(TASK OBJECTIVE) Quote exactly the lines from the start of the entries to the one with "6:57 AM 22 may. 2026", both ends included.

(Collected data)
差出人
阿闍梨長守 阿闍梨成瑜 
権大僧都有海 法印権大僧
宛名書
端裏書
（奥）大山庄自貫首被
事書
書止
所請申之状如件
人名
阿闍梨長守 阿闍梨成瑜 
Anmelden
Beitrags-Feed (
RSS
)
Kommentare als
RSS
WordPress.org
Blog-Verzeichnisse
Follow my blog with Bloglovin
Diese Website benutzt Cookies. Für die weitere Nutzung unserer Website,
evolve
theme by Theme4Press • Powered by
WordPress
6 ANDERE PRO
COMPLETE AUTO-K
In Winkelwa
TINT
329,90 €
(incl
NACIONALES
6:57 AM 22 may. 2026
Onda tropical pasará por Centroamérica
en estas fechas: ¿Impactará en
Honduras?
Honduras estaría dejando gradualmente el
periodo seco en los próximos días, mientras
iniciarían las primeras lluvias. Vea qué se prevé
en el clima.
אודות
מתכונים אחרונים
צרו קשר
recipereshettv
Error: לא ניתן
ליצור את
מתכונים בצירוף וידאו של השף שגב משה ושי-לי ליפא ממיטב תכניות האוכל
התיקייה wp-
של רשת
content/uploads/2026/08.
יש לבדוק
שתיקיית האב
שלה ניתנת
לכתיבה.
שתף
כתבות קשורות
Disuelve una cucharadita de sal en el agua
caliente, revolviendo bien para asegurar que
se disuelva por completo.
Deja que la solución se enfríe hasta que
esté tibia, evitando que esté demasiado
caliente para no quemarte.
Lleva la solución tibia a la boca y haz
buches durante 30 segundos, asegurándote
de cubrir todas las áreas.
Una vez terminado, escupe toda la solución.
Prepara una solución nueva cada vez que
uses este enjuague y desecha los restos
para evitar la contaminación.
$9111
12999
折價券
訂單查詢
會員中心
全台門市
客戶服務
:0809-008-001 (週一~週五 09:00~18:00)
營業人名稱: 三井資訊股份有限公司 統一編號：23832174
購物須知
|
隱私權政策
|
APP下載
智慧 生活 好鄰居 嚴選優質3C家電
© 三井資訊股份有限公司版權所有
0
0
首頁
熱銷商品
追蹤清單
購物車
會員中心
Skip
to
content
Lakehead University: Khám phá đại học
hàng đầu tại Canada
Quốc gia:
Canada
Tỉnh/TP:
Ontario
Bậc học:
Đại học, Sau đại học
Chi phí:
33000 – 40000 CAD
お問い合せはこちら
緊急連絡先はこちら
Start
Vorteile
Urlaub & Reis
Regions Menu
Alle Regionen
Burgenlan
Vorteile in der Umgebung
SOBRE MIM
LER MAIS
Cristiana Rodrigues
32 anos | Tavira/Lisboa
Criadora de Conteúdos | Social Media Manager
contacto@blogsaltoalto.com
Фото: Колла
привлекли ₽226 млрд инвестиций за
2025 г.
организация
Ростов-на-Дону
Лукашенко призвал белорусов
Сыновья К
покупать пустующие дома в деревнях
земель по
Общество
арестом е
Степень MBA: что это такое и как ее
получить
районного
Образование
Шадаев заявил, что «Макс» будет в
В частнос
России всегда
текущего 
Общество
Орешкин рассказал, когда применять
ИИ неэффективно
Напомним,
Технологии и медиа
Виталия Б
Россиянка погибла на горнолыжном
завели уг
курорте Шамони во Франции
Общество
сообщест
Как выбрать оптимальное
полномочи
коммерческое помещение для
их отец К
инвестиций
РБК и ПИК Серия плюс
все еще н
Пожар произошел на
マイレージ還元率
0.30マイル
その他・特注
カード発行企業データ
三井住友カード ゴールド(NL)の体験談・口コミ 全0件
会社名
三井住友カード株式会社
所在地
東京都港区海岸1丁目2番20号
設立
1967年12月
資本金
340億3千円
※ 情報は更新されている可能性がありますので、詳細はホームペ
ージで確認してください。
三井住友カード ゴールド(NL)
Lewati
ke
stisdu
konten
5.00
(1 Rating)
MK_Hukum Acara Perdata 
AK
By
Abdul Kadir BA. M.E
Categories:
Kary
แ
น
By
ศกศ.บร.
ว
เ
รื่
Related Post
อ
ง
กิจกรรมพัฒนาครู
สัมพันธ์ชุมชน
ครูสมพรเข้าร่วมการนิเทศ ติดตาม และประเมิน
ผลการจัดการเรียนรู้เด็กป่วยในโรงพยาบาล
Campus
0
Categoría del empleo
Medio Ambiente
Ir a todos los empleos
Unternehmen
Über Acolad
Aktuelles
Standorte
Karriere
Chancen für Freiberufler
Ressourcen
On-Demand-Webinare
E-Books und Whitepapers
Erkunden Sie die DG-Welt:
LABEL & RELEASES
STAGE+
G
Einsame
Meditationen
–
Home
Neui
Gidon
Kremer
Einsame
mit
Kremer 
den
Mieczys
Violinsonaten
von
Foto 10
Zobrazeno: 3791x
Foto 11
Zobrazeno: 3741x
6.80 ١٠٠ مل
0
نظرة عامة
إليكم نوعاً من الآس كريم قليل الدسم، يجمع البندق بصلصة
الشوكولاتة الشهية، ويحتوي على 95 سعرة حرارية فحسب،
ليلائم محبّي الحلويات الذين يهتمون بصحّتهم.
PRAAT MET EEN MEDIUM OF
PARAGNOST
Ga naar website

(EXERCISE SOLUTION)
差出人
阿闍梨長守 阿闍梨成瑜 
権大僧都有海 法印権大僧
宛名書
端裏書
（奥）大山庄自貫首被
事書
書止
所請申之状如件
人名
阿闍梨長守 阿闍梨成瑜 
Anmelden
Beitrags-Feed (
RSS
)
Kommentare als
RSS
WordPress.org
Blog-Verzeichnisse
Follow my blog with Bloglovin
Diese Website benutzt Cookies. Für die weitere Nutzung unserer Website,
evolve
theme by Theme4Press • Powered by
WordPress
6 ANDERE PRO
COMPLETE AUTO-K
In Winkelwa
TINT
329,90 €
(incl
NACIONALES
6:57 AM 22 may. 2026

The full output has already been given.